[Data to examine — start]

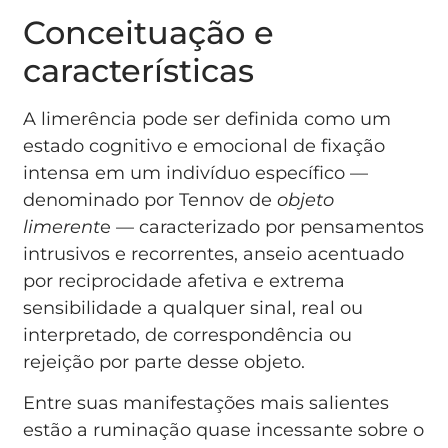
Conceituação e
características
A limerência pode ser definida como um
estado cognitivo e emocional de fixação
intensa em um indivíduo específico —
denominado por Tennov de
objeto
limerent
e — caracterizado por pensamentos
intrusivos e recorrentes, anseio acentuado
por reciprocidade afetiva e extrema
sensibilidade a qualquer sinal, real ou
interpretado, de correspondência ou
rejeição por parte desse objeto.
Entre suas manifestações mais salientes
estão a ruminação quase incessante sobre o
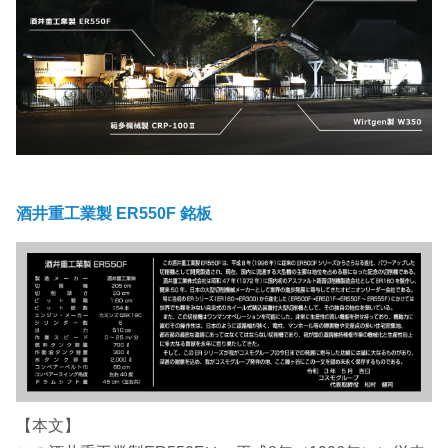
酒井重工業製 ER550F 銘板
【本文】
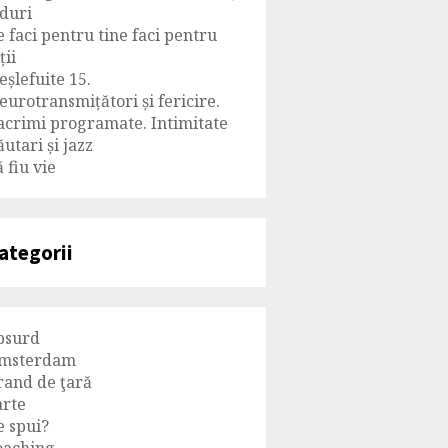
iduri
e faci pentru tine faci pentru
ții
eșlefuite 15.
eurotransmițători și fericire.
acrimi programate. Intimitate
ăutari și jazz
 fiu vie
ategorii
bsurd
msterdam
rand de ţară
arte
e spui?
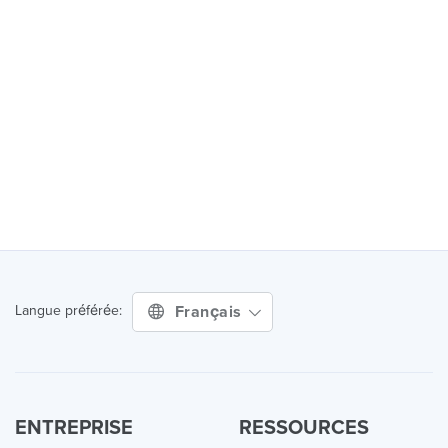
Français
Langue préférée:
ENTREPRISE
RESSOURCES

[Data to examine — finish]
[Data to examine — start]

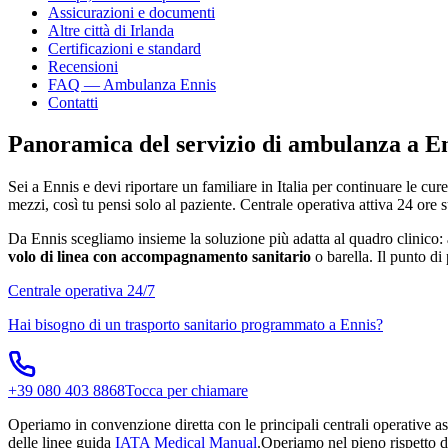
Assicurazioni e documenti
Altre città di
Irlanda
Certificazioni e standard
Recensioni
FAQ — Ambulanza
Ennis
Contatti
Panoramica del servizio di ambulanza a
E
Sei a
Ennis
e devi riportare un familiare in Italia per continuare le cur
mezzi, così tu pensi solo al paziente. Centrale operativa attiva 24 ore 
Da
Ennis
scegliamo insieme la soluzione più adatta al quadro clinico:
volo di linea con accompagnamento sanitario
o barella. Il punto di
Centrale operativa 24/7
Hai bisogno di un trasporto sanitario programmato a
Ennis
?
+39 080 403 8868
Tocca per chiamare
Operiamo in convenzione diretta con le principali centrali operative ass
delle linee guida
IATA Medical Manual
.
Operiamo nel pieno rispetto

[Data to examine — finish]

● Problem to work on
The reply should consist solely of the lines above from the one that has "Tocca per chiamare" through the one that has "Operiamo nel pieno rispetto", reproduced exactly.

● Task output
Tocca per chiamare
Operiamo in convenzione diretta con le principali centrali operative ass
delle linee guida
IATA Medical Manual
.
Operiamo nel pieno rispetto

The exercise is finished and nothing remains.